De acordo com o registro policial, o militar passou a proferir ofensas, intimidar a vítima e, em seguida, partiu para agressões diretas, incluindo socos, chutes, puxões de cabelo e mordidas. Em determinado momento, ele utilizou um objeto de madeira para golpeá-la.
Além das agressões, o suspeito destruiu parte do interior da casa, quebrando móveis e eletrodomésticos.

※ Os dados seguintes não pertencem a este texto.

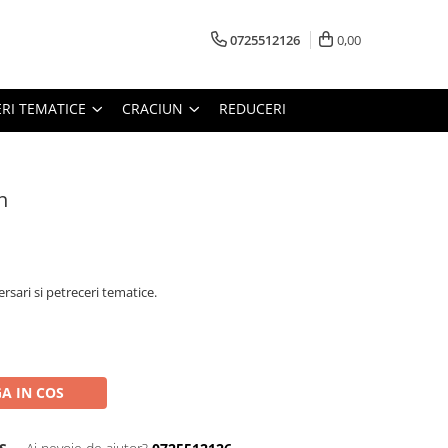
0725512126
0,00
RI TEMATICE
CRACIUN
REDUCERI
n
rsari si petreceri tematice.
A IN COS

Durante o ataque, o militar gravou vídeos da residência destruída e encaminhou o material a terceiros ligados à mulher, atribuindo a eles a responsabilidade pelos danos.
A vítima relatou que nunca havia formalizado denúncias anteriores por medo, dependência financeira e receio de represálias. Disse ainda que, ao longo dos anos, sofreu constantes tentativas de isolamento e desqualificação pessoal.
Prisão e versão rejeitada
A Polícia Militar foi acionada novamente já durante a madrugada e encontrou o suspeito ainda no imóvel. Ele apresentava escoriações compatíveis com luta corporal.
Em depoimento à Polícia Civil, o militar tentou justificar a violência com um discurso emocional. Disse que teria “perdido o controle” por ainda “amar demais” a esposa e por não aceitar o fim do relacionamento.
O delegado responsável rejeitou a versão apresentada, considerando os depoimentos, o estado da vítima e os elementos materiais reunidos no local. A prisão em flagrante foi ratificada pelos crimes de lesão corporal qualificada, injúria e dano, sem concessão de fiança.
O militar permanece detido e à disposição da Justiça.